In [168]:
from pyspark.sql import SparkSession

spark = SparkSession.builder.appName("Cricket-Prediction").getOrCreate()

directory = r'D:\github\Cricket-Prediction\data\2_processedData'

# Load the data
teams = spark.read.csv(directory + r'\teamStats.csv', header=True, inferSchema=True)
matches = spark.read.csv(directory + r'\matches.csv', header=True, inferSchema=True)
teams.show(5)

+-----------+-------+--------------+---------------+---------------+-------------+--------------+-----------------+-----------------+
|       Team| Season|Cumulative Won|Cumulative Lost|Cumulative Tied|Cumulative NR|Cumulative W/L|Cumulative AveRPW|Cumulative AveRPO|
+-----------+-------+--------------+---------------+---------------+-------------+--------------+-----------------+-----------------+
|Afghanistan|2009/10|             0|              0|              0|            0|           0.0|              0.0|              0.0|
|Afghanistan|   2010|             4|              2|              0|            0|           2.0|            20.22|             6.89|
|Afghanistan|2011/12|             4|              4|              0|            0|           1.0|            17.87|             6.52|
|Afghanistan|2012/13|             6|              5|              0|            0|           1.2|            19.18|             6.92|
|Afghanistan|2013/14|             8|              7|          

In [169]:
tdt = teams.select("Team").distinct().rdd.map(lambda row: row.Team).collect()
mdt = matches.select("Team1").distinct().rdd.map(lambda row: row.Team1).collect()

In [170]:
for i in tdt:
    if i not in mdt:
        print(i)

Czech Rep.
P.N.G.
Peru
Cayman
U.S.A.
World-XI
U.A.E.
ICC World XI


In [171]:
for i in mdt:
    if i not in tdt:
        print(i)

Cayman Islands
Barbados
United States of America
United Arab Emirates
Czech Republic
Papua New Guinea


In [172]:
# Teams that need to be mapped between `tdt` and `mdt`
team_name_mapping = {
    'U.S.A.': 'United States of America',
    'U.A.E.': 'United Arab Emirates',
    'Czech Rep.': 'Czech Republic',
    'P.N.G.': 'Papua New Guinea',
    'Cayman': 'Cayman Islands'
}

# Teams that do not have a direct match
unmatched_tdt = [team for team in tdt if team not in mdt and team not in team_name_mapping]
unmatched_mdt = [team for team in mdt if team not in tdt and team not in team_name_mapping.values()]

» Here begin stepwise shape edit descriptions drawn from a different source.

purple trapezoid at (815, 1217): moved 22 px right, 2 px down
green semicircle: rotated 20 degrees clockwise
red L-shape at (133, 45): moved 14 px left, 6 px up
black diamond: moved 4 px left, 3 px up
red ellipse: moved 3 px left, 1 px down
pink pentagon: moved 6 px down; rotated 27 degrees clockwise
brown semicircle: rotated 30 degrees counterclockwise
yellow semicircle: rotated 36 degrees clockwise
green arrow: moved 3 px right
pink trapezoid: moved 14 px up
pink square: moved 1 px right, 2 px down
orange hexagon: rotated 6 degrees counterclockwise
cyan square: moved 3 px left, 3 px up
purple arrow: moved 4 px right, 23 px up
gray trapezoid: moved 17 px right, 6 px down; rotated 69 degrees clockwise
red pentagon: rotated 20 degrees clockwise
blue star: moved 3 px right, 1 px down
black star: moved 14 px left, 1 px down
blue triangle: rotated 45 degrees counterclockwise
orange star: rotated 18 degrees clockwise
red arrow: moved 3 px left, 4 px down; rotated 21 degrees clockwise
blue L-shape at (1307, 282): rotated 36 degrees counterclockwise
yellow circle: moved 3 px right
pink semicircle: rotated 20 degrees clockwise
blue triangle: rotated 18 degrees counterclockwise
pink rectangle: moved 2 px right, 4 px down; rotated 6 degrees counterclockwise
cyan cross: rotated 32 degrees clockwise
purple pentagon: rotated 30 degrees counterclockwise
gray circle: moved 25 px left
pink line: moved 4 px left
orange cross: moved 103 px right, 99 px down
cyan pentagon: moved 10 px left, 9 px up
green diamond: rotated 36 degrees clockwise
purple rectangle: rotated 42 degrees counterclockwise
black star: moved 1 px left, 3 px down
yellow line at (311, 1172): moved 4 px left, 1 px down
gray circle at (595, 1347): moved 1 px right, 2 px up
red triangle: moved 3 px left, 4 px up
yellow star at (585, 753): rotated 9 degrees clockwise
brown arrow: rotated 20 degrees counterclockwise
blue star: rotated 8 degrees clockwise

print("Mapped Team Names Dictionary:", team_name_mapping)
print("Unmatched Teams in tdt:", unmatched_tdt)
print("Unmatched Teams in mdt:", unmatched_mdt)

Mapped Team Names Dictionary: {'U.S.A.': 'United States of America', 'U.A.E.': 'United Arab Emirates', 'Czech Rep.': 'Czech Republic', 'P.N.G.': 'Papua New Guinea', 'Cayman': 'Cayman Islands'}
Unmatched Teams in tdt: ['Peru', 'World-XI', 'ICC World XI']
Unmatched Teams in mdt: ['Barbados']


In [173]:
unmatched_teams = unmatched_tdt + unmatched_mdt
unmatched_teams

['Peru', 'World-XI', 'ICC World XI', 'Barbados']

In [174]:
print(teams.count(), matches.count())
teams = teams.filter(~teams.Team.isin(unmatched_teams))
matches = matches.filter(~matches.team1.isin(unmatched_teams)).filter(~matches.team2.isin(unmatched_teams))
print(teams.count(), matches.count())

907 3683
904 3676


In [175]:
teams = teams.replace(team_name_mapping, subset='Team')
matches = matches.replace(team_name_mapping, subset='team1').replace(team_name_mapping, subset='team2')

# Flipping

In [176]:
from pyspark.sql import functions as F

matches1 = matches
matches1 = matches1.withColumn('flip', F.lit(0))
matches2 = matches.withColumnRenamed('team1', 'temp_team').withColumnRenamed('team2', 'team1').withColumnRenamed('temp_team', 'team2').select(
    ['team1', 'team2', 'gender', 'season', 'date', 'venue', 'city', 'toss_winner', 'toss_decision', 'winner','match_id'])
matches2 = matches2.withColumn('flip', F.lit(1))
matchesflip = matches1.union(matches2).sort('match_id')
matchesflip.show(5)


+-----------+------------+------+-------+----------+--------------------+------------+-----------+-------------+-----------+--------+----+
|      team1|       team2|gender| season|      date|               venue|        city|toss_winner|toss_decision|     winner|match_id|flip|
+-----------+------------+------+-------+----------+--------------------+------------+-----------+-------------+-----------+--------+----+
|  Australia|     England|  male|   2005|2005/06/13|       The Rose Bowl| Southampton|    England|          bat|    England|  211028|   1|
|    England|   Australia|  male|   2005|2005/06/13|       The Rose Bowl| Southampton|    England|          bat|    England|  211028|   0|
|  Australia| New Zealand|  male|2004/05|2005/02/17|           Eden Park|    Auckland|  Australia|          bat|  Australia|  211048|   1|
|New Zealand|   Australia|  male|2004/05|2005/02/17|           Eden Park|    Auckland|  Australia|          bat|  Australia|  211048|   0|
|New Zealand|South Africa| 

In [177]:
matchesflip.join(teams, on=[matchesflip.team1 == teams.Team, matchesflip.season == teams.Season], how='inner').drop("Team",teams.Season).show(5)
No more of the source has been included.